Blundering Into Innovation

 - by KitchenPantryScientist

I was thrilled to see the words “In Praise of Failure” emblazoned across the New York Times Magazine innovation issue Sunday morning and to read stories that illustrate that there is no substitute for trial, error and risk-taking in the process of invention. It reminded me that I’ve been meaning to write about a fantastic kids’ science competition (Young Scientist Challenge) and an online kids’ show (Annedroids) that both embrace the idea that you have to make mistakes to create something great.

Two of the Young Scientist Challenge finalists talk about their Rube Goldberg machine.

Two of the Young Scientist Challenge finalists talk about their Rube Goldberg machine.

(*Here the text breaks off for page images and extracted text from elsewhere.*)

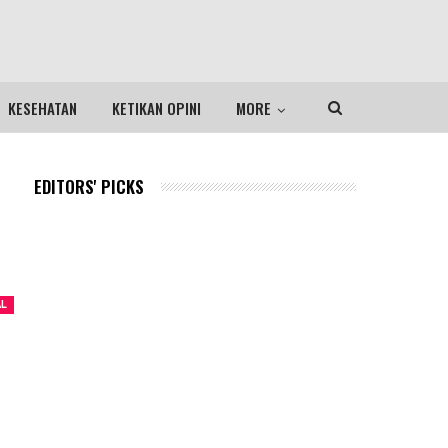
KESEHATAN
KETIKAN OPINI
MORE
EDITORS' PICKS
AL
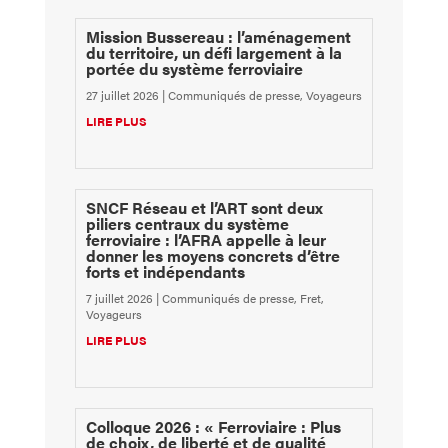
Mission Bussereau : l’aménagement
du territoire, un défi largement à la
portée du système ferroviaire
27 juillet 2026
|
Communiqués de presse
,
Voyageurs
LIRE PLUS
SNCF Réseau et l’ART sont deux
piliers centraux du système
ferroviaire : l’AFRA appelle à leur
donner les moyens concrets d’être
forts et indépendants
7 juillet 2026
|
Communiqués de presse
,
Fret
,
Voyageurs
LIRE PLUS
Colloque 2026 : « Ferroviaire : Plus
de choix, de liberté et de qualité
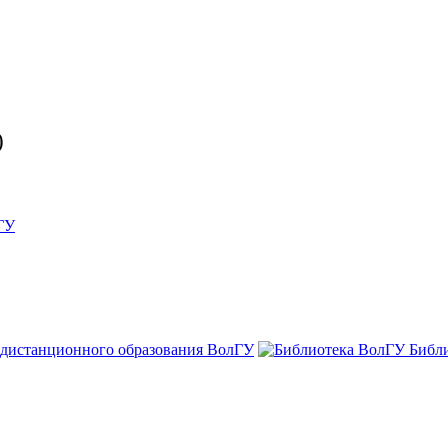
)
ГУ
 дистанционного образования ВолГУ
Библ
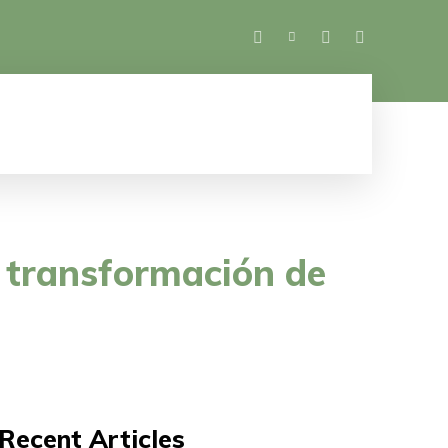
SALUD
ESPECTÁCULOS
MUJER
M
a transformación de
Recent Articles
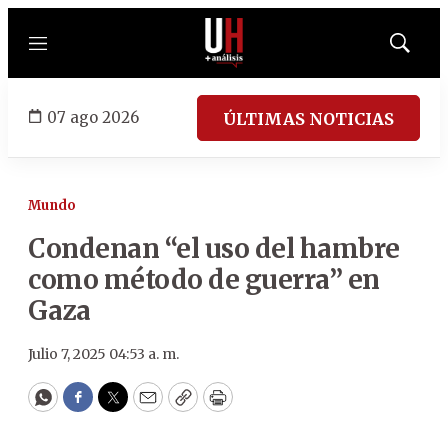
Menú
Mostrar
búsqued
07 ago 2026
ÚLTIMAS NOTICIAS
Mundo
Condenan “el uso del hambre
como método de guerra” en
Gaza
Julio 7, 2025 04:53 a. m.
WhatsApp
Facebook
Twitter
Email
Copy
Print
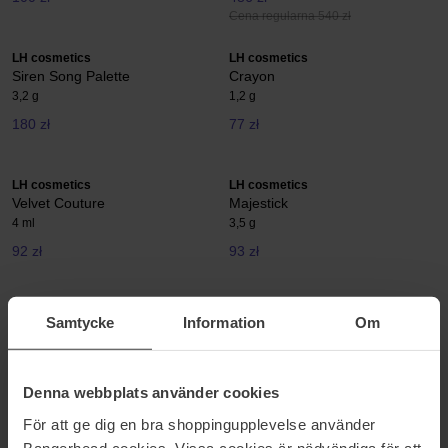
Cena regularna 540 zł
LH cosmetics
LH cosmetics
Siren Song Palette
Crayon
3,2 g
1,2 g
180 zł
77 zł
LH cosmetics
LH cosmetics
Velvet Couture
Majestick
4 ml
3,5 g
92 zł
93 zł
LH cosmetics
LH cosmetics
Samtycke
Information
Om
Duo Dimension
Artistick
4 g
5,8 g
126 zł
127 zł
Denna webbplats använder cookies
För att ge dig en bra shoppingupplevelse använder
LH cosmetics
LH cosmetics
Bangerhead cookies. Vissa cookies är nödvändiga för att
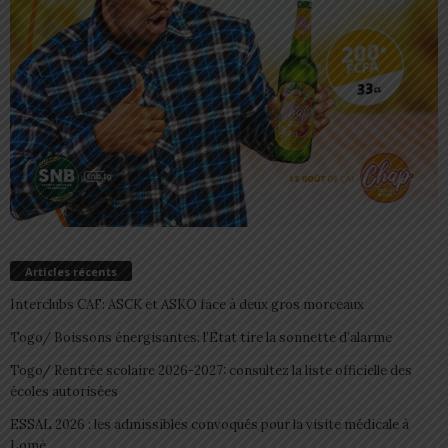
Articles récents
Interclubs CAF: ASCK et ASKO face à deux gros morceaux
Togo/ Boissons énergisantes: l’État tire la sonnette d’alarme
Togo/ Rentrée scolaire 2026-2027: consultez la liste officielle des
écoles autorisées
ESSAL 2026 : les admissibles convoqués pour la visite médicale à
Lomé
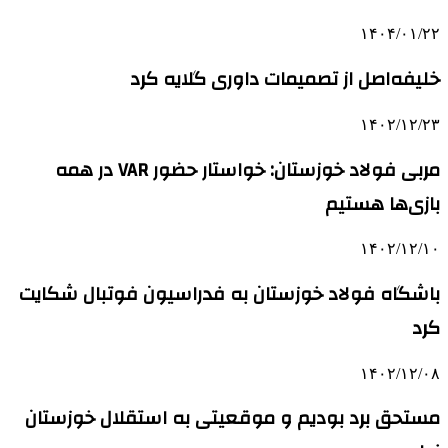
۱۴۰۴/۰۱/۲۲
خلیفه‌اصل از تصمیمات داوری گلایه کرد
۱۴۰۲/۱۲/۲۳
مربی فولاد خوزستان: خواستار حضور VAR در همه
بازی‌ها هستیم
۱۴۰۲/۱۲/۱۰
باشگاه فولاد خوزستان به فدراسیون فوتبال شکایت
کرد
۱۴۰۲/۱۲/۰۸
مستحق برد بودیم و موقعیتی به استقلال خوزستان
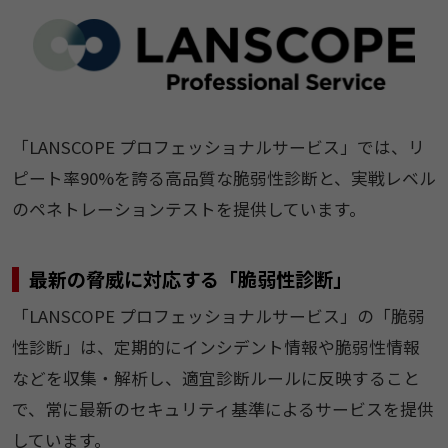
「LANSCOPE プロフェッショナルサービス」では、リ
ピート率90%を誇る高品質な脆弱性診断と、実戦レベル
のペネトレーションテストを提供しています。
最新の脅威に対応する「脆弱性診断」
「LANSCOPE プロフェッショナルサービス」の「脆弱
性診断」は、定期的にインシデント情報や脆弱性情報
などを収集・解析し、適宜診断ルールに反映すること
で、常に最新のセキュリティ基準によるサービスを提供
しています。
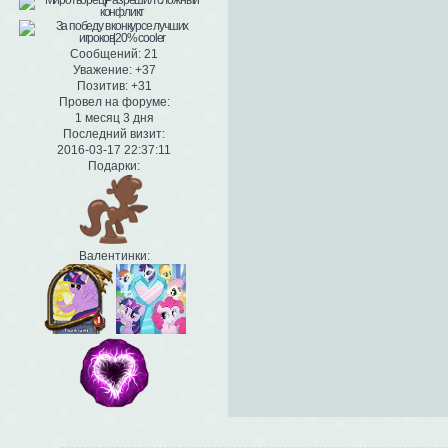
Сообщений:
21
Уважение:
+37
Позитив:
+31
Провел на форуме:
1 месяц 3 дня
Последний визит:
2016-03-17 22:37:11
Подарки:
Валентинки:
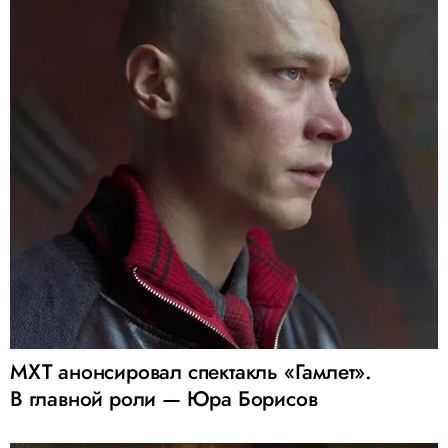
МХТ анонсировал спектакль «Гамлет».
В главной роли — Юра Борисов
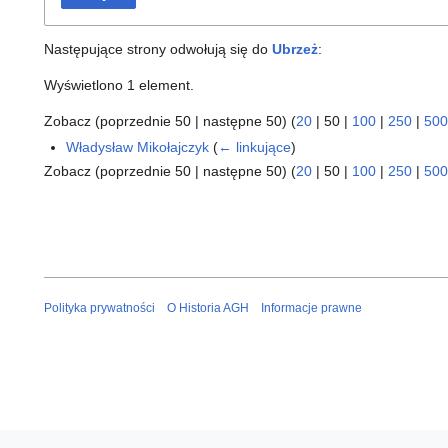
Następujące strony odwołują się do
Ubrzeż
:
Wyświetlono 1 element.
Zobacz (
poprzednie 50
|
następne 50
) (
20
|
50
|
100
|
250
|
500
Władysław Mikołajczyk
(
← linkujące
)
Zobacz (
poprzednie 50
|
następne 50
) (
20
|
50
|
100
|
250
|
500
Polityka prywatności
O Historia AGH
Informacje prawne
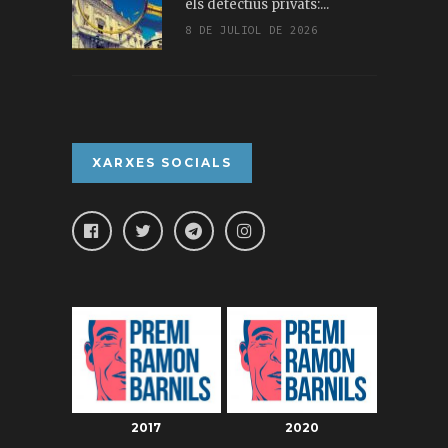
els detectius privats:...
8 DE JULIOL DE 2026
XARXES SOCIALS
2017
2020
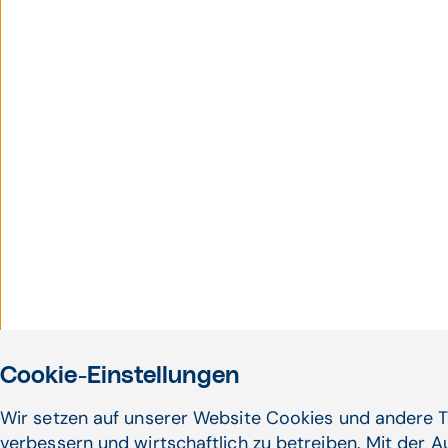
Cookie-Einstellungen
Wir setzen auf unserer Website Cookies und andere T
verbessern und wirtschaftlich zu betreiben. Mit der 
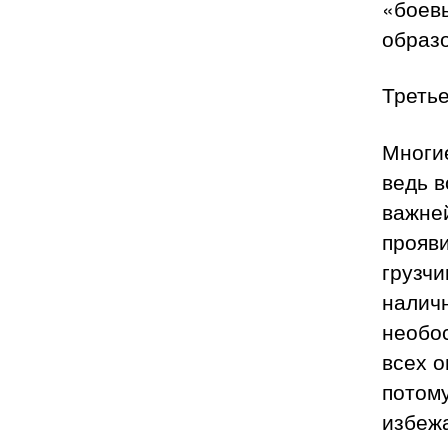
«боевы
образ
Третье
Многие
ведь в
важне
прояв
грузчи
наличн
необо
всех о
потому
избежа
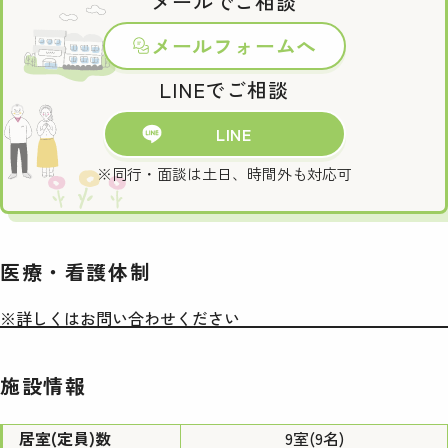
メールでご相談
メールフォームへ
LINEでご相談
LINE
※同行・面談は土日、時間外も対応可
医療・看護体制
※詳しくはお問い合わせください
施設情報
居室(定員)数
9室(9名)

Each year, 3M teams up with Discovery Education to host an innovation competition called the Young Scientist Challenge. At the finals this year in St. Paul, ten smart, articulate kids presented original inventions they’d been working on all summer with 3M mentors. (Check out their videos on the website to see the amazing things they’ve invented!) The competition encourages kids to create innovations that address problems they see in the world around them, test their ideas using math and science, and present their projects, along with obstacles they faced along the way.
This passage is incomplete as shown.